When the campaign ran
The Paranoia drink driving campaign broke from traditional road safety advertising and used an emotional and fresh approach that focused on psychological feelings.
This campaign tapped into the guilt drink drivers feel and explored their anxiety, restlessness and fear of getting caught. Research showed that although some drivers felt random breath testing (RBT) was predictable, they changed their driving style if they had been drinking in an effort to avoid detection. This campaign promoted the fact that every police car is a mobile RBT.
The campaign used post-production and special effects to create the lead character’s feelings of ‘paranoia’. After he leaves the pub and gets behind the wheel knowing that he’s had a few drinks, he thinks he sees a policeman wherever he goes. The tagline is ‘Mobile RBT. You won’t know where. You won’t know when’.
This highlights the unpredictable nature of mobile RBT and the increased risk of being caught. The Cruel Sea’s hit song ‘Better Get a Lawyer Son’ was used to help deliver a powerful and lasting message and support the seriousness of the issue.

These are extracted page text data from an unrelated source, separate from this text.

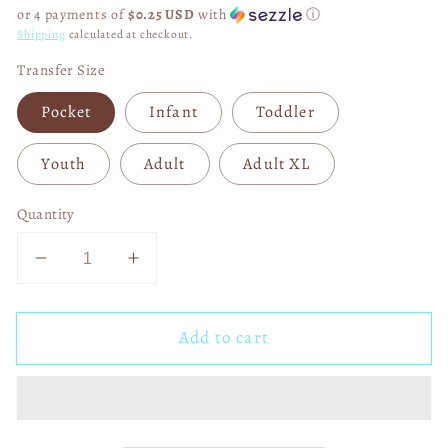
price
or 4 payments of
$0.25 USD
with
ⓘ
Shipping
calculated at checkout.
Transfer Size
Pocket
Infant
Toddler
Youth
Adult
Adult XL
Quantity
Decrease
Increase
quantity
quantity
for
for
Add to cart
Chin
Chin
Up
Up
Princess
Princess
DTF
DTF
Transfer
Transfer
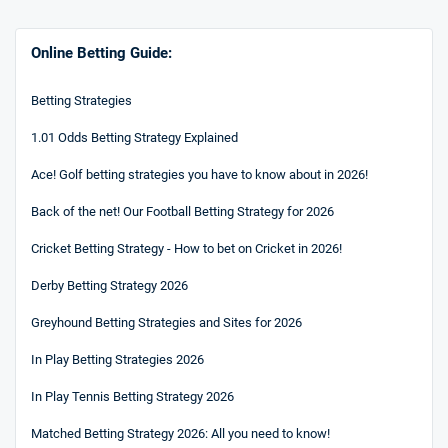
Online Betting Guide:
Betting Strategies
1.01 Odds Betting Strategy Explained
Ace! Golf betting strategies you have to know about in 2026!
Back of the net! Our Football Betting Strategy for 2026
Cricket Betting Strategy - How to bet on Cricket in 2026!
Derby Betting Strategy 2026
Greyhound Betting Strategies and Sites for 2026
In Play Betting Strategies 2026
In Play Tennis Betting Strategy 2026
Matched Betting Strategy 2026: All you need to know!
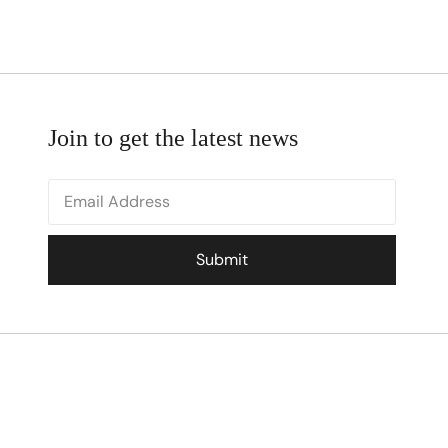
Join to get the latest news
Submit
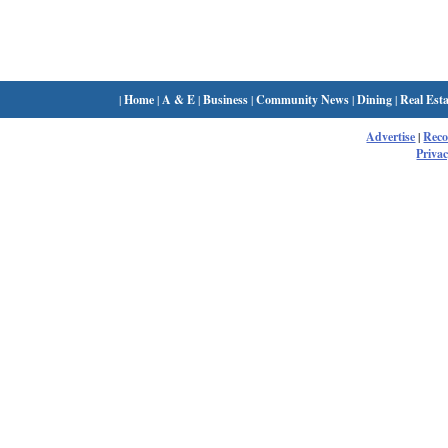
|
Home
|
A & E
|
Business
|
Community News
|
Dining
|
Real Esta
Advertise
|
Rec
Privac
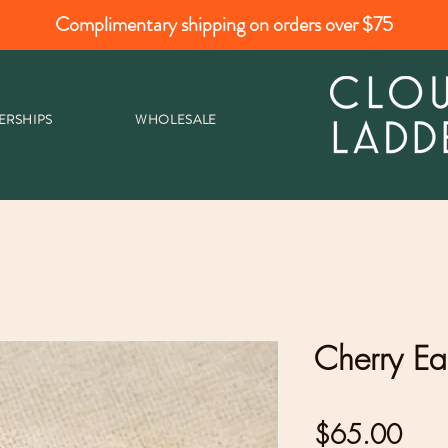
Complimentary shipping on orders over $75
ERSHIPS
WHOLESALE
Cherry Ea
Pric
$65.00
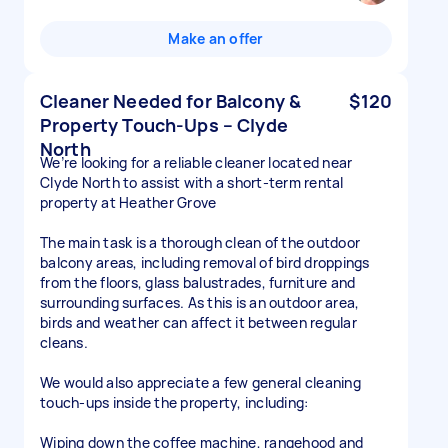
Make an offer
Cleaner Needed for Balcony &
$120
Property Touch-Ups – Clyde
North
We’re looking for a reliable cleaner located near
Clyde North to assist with a short-term rental
property at Heather Grove
The main task is a thorough clean of the outdoor
balcony areas, including removal of bird droppings
from the floors, glass balustrades, furniture and
surrounding surfaces. As this is an outdoor area,
birds and weather can affect it between regular
cleans.
We would also appreciate a few general cleaning
touch-ups inside the property, including:
Wiping down the coffee machine, rangehood and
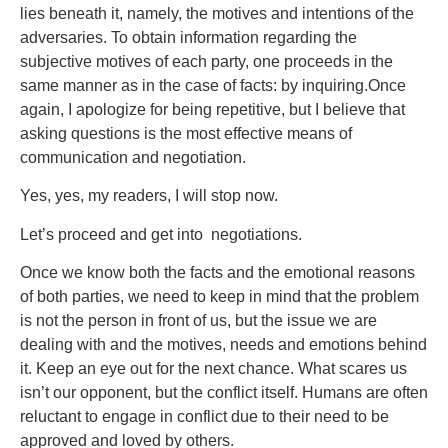
lies beneath it, namely, the motives and intentions of the
adversaries. To obtain information regarding the
subjective motives of each party, one proceeds in the
same manner as in the case of facts: by inquiring.Once
again, I apologize for being repetitive, but I believe that
asking questions is the most effective means of
communication and negotiation.
Yes, yes, my readers, I will stop now.
Let’s proceed and get into negotiations.
Once we know both the facts and the emotional reasons
of both parties, we need to keep in mind that the problem
is not the person in front of us, but the issue we are
dealing with and the motives, needs and emotions behind
it. Keep an eye out for the next chance. What scares us
isn’t our opponent, but the conflict itself. Humans are often
reluctant to engage in conflict due to their need to be
approved and loved by others.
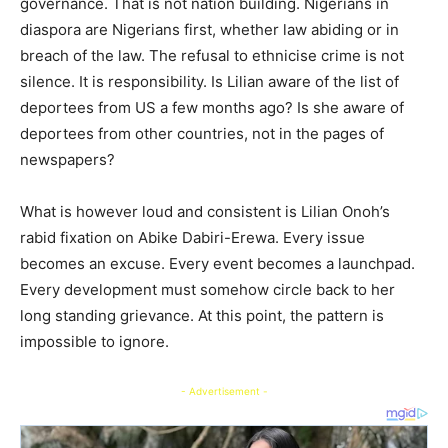
governance. That is not nation building. Nigerians in
diaspora are Nigerians first, whether law abiding or in
breach of the law. The refusal to ethnicise crime is not
silence. It is responsibility. Is Lilian aware of the list of
deportees from US a few months ago? Is she aware of
deportees from other countries, not in the pages of
newspapers?
What is however loud and consistent is Lilian Onoh’s
rabid fixation on Abike Dabiri-Erewa. Every issue
becomes an excuse. Every event becomes a launchpad.
Every development must somehow circle back to her
long standing grievance. At this point, the pattern is
impossible to ignore.
- Advertisement -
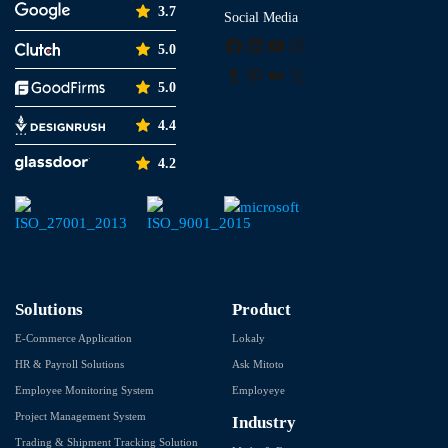
3.7
Social Media
Facebook
LinkedIn
YouTube
Instagram
5.0
Tumblr
Pinterest
Medium
X
5.0
4.4
4.2
Solutions
Product
E-Commerce Application
Lokaly
HR & Payroll Solutions
Ask Mitoto
Employee Monitoring System
Employeye
Project Management System
Industry
Trading & Shipment Tracking Solution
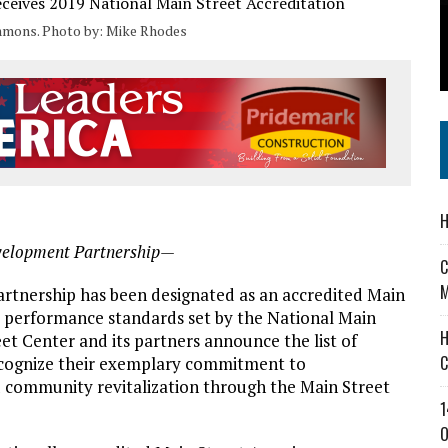
’T A PROGRAM— IT’S A CONVERSATION
mmons. Photo by: Mike Rhodes
 IN READI 2.0 ARTS AND CULTURE AWARD
SS IN THE VILLAGE
H
velopment Partnership—
C
M
nership has been designated as an accredited Main
 performance standards set by the National Main
H
et Center and its partners announce the list of
C
ecognize their exemplary commitment to
community revitalization through the Main Street
1
O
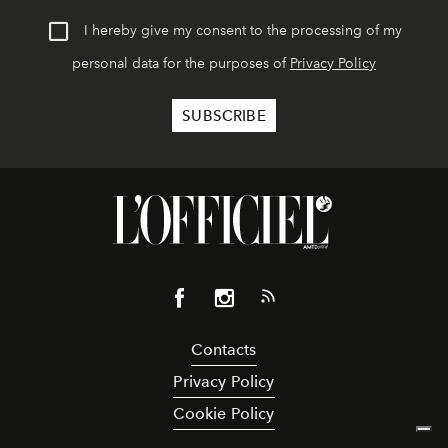
I hereby give my consent to the processing of my
personal data for the purposes of
Privacy Policy
Contacts
Privacy Policy
Cookie Policy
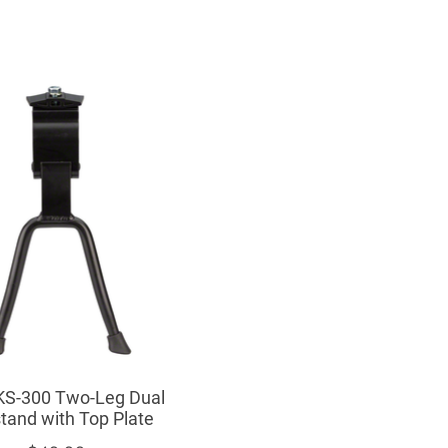
S-300 Two-Leg Dual
tand with Top Plate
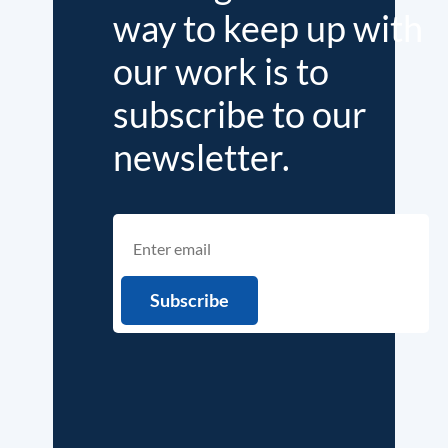
way to keep up with
our work is to
subscribe to our
newsletter.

Behavioural issues and facts/figures
Drink driving is a significant road safety issue. In 2008, alcohol was a contributing factor in 26 per cent of all fatal crashes, 8 per cent of injury crashes and 6 per cent of all crashes. Since the introduction of RBT in 1982, fatal crashes involving alcohol have dropped from 40 per cent of all fatalities in 1982 to about 19 per cent. Each year police conduct millions of random breath tests in NSW.
Aims and objectives
To increase awareness of police mobile RBT operations and the likelihood of getting caught for drink driving, as well as to reinforce the social unacceptability of drink driving.

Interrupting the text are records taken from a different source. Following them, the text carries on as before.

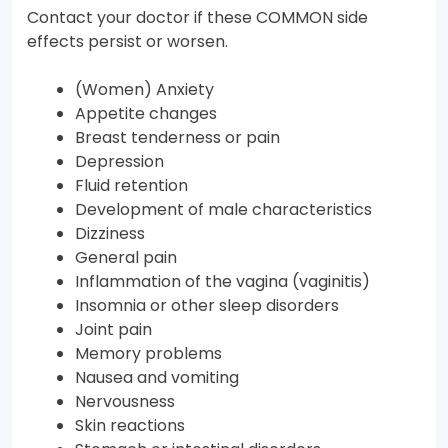
Contact your doctor if these COMMON side
effects persist or worsen.
(Women) Anxiety
Appetite changes
Breast tenderness or pain
Depression
Fluid retention
Development of male characteristics
Dizziness
General pain
Inflammation of the vagina (vaginitis)
Insomnia or other sleep disorders
Joint pain
Memory problems
Nausea and vomiting
Nervousness
Skin reactions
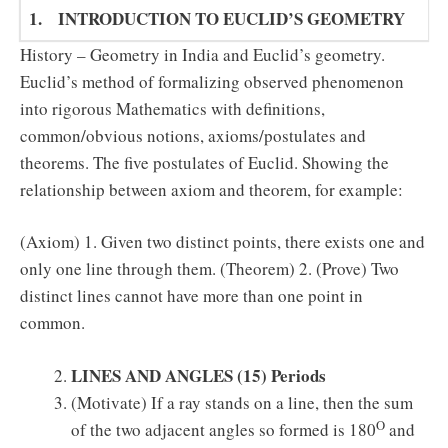
1. INTRODUCTION TO EUCLID’S GEOMETRY (7) 
History – Geometry in India and Euclid’s geometry.
Euclid’s method of formalizing observed phenomenon
into rigorous Mathematics with definitions,
common/obvious notions, axioms/postulates and
theorems. The five postulates of Euclid. Showing the
relationship between axiom and theorem, for example:
(Axiom) 1. Given two distinct points, there exists one and
only one line through them. (Theorem) 2. (Prove) Two
distinct lines cannot have more than one point in
common.
LINES AND ANGLES
(15) Periods
(Motivate) If a ray stands on a line, then the sum
O
of the two adjacent angles so formed is 180
and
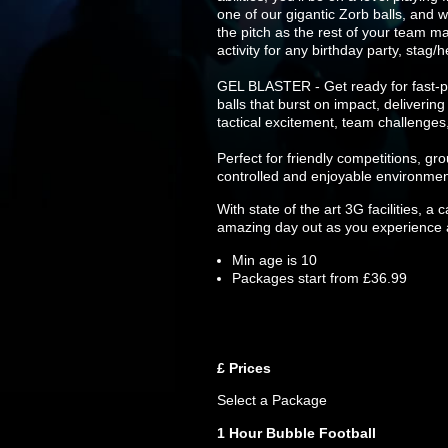
one of our gigantic Zorb balls, and w
the pitch as the rest of your team ma
activity for any birthday party, stag
GEL BLASTER - Get ready for fast-pa
balls that burst on impact, deliverin
tactical excitement, team challenges
Perfect for friendly competitions, g
controlled and enjoyable environmen
With state of the art 3G facilities, a
amazing day out as you experience al
Min age is
10
Packages start from £36.99
£
Prices
Select a Package
1 Hour Bubble Football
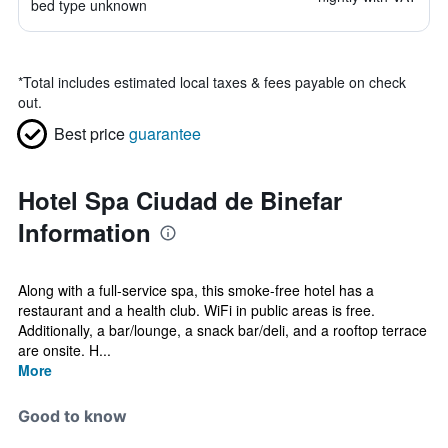
bed type unknown
*
Total includes estimated local taxes & fees payable on check
out.
Best price
guarantee
Hotel Spa Ciudad de Binefar
Information
Along with a full-service spa, this smoke-free hotel has a
restaurant and a health club. WiFi in public areas is free.
Additionally, a bar/lounge, a snack bar/deli, and a rooftop terrace
are onsite. H...
More
Good to know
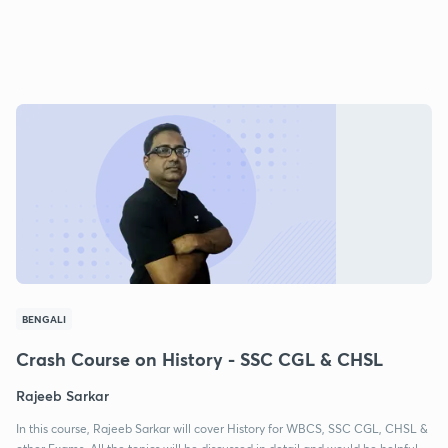
BENGALI
Crash Course on History - SSC CGL & CHSL
Rajeeb Sarkar
In this course, Rajeeb Sarkar will cover History for WBCS, SSC CGL, CHSL &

Anyone considering drinking and driving.
- Don’t drink and drive – you will get caught
- Random breath testing can be anywhere, anytime
- Every police car is a mobile RBT
The campaign was fully integrated and consisted of television, radio, press and online. There was also supporting merchandise in targeted licensed premises and advertising on the back of buses.
The campaign performed well since its launch and has achieved high exposure. There has been an almost universal identification with the feelings and situations portrayed making it relevant and memorable.